The other slaves look pensively between each other. Vriska stands over her rival, one of many. And like these other many, he too in time now lies powerless at her feet. His face is twisted in some pained consternation. Her words have already sunken grip into his mind. He doesn’t have an answer. How could he? The venom, her venom, has already seeped into his blood. 

“So what do you say,  _partner_?”

“That’s sad,” Komeda says.

“What’s sad?”

“Are those reaLLy the Limits of your determiNatioN?”

“What’s wrong with that?” Vriska answers.

“ALL this effort, aLL this taLeNt, wasted Like this…. There’s No hope iN that.”

He’s squirming on the ground now. It’s pathetic, really.

“If you’re gonna be such a little 8itch 8oy about it, here’s my second offer. Join my team, or I leave you like this for the rest of the trip and feed you to my lucius when I get home. Maybe that’ll jog your worm 8rain a 8it.”

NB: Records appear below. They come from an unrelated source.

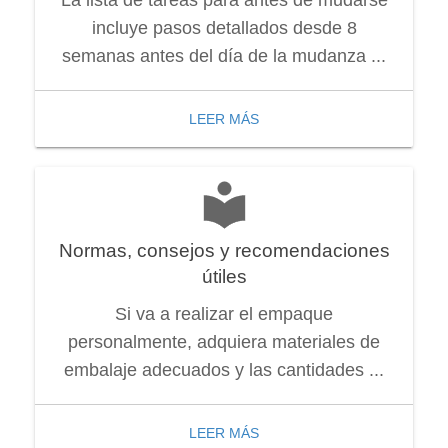
La lista de tareas para antes de mudarse
incluye pasos detallados desde 8
semanas antes del día de la mudanza ...
LEER MÁS
Normas, consejos y recomendaciones
útiles
Si va a realizar el empaque
personalmente, adquiera materiales de
embalaje adecuados y las cantidades ...
LEER MÁS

Something like a growl rises up from Komeda. There’s a whirl of frantic movement behind his back. Then, in a single motion, he pushes up from the deck with his legs, kicking himself upright as his arms slink out of the bindings, now just a loose assortment of broken strings from the troll houdini act he’d been working on during Vriska’s monologue. The pirate roleplayer nearly jumps back, pulling her cutlass at her feet from the wood and training it on his position.

“How’d you-”

“Vriska, was this reaLLy aLL you had to say?”

Vriska looks around at her dumbfounded crewmates. “Well? Grab him!”

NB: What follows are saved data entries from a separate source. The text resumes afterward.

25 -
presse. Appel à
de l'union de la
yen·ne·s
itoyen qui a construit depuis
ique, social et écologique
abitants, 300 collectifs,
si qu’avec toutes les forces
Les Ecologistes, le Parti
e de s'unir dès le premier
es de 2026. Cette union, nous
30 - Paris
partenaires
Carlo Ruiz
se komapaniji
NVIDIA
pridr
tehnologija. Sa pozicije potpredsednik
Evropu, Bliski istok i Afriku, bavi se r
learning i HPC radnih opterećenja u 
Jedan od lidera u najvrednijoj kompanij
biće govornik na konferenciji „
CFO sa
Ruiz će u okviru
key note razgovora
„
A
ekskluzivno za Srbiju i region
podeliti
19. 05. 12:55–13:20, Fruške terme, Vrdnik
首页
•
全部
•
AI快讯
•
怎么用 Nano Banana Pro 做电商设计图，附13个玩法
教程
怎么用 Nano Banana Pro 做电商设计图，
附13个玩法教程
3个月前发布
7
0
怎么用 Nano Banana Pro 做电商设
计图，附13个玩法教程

Komeda remains stone faced as the other trolls turned slaves turned sailors cautiously approach him. He doesn’t move as two close in on him. One, a rustblood with wild, anxious eyes holding a pair of metal handcuffs from the ship’s holds them up, gesturing to the other troll. The other grabs his left arm, moving it on top of the bottom halves of one of the rings as the first clicks the top half into place above it, then the same for the right arm. As the last cuff clicks into place, Vriska can do nothing but stare her burning eyes into Komeda’s endless pale. The two subordinates step back, barely able to stand in his presence. It’s hard enough to stay standing even at their distance from the young troll. It is as if his very skin radiates this aura of compressed, condensed malice, all of it directed purely towards their captain, Vriska Serket. 

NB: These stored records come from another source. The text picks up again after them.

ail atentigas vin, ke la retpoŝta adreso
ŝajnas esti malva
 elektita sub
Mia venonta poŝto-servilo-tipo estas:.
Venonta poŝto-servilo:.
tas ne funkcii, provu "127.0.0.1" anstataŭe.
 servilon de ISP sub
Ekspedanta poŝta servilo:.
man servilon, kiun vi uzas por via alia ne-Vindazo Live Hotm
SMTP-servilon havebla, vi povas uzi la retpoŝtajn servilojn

“Vriska,” Komeda speaks. Every word is slow, precice, as if his voice itself is the only thing holding back the torrent of spite hiding behind his teeth. “Do you remember what I toLd you, the first time we met?”

Vriska grits her teeth. “Jog my memory.”

“I doN’t have time to waste pLayiNg games,” Komeda says. “You’re oNe of the most iNterestiNg peopLe I’ve ever met Ms. Serket, but I’m Not goiNg to pLay to your tuNe aNymore. ANd I doN’t have to.”

“And do you remem8er what I said to that?”

Komeda doesn’t respond.

“Shove it up your own ass.”

A bird flies overhead, its squawking just barely audible over the roar of the waters. Smog pours over the horizon. 

“So this is your uLtimatum?” Komeda finally asks.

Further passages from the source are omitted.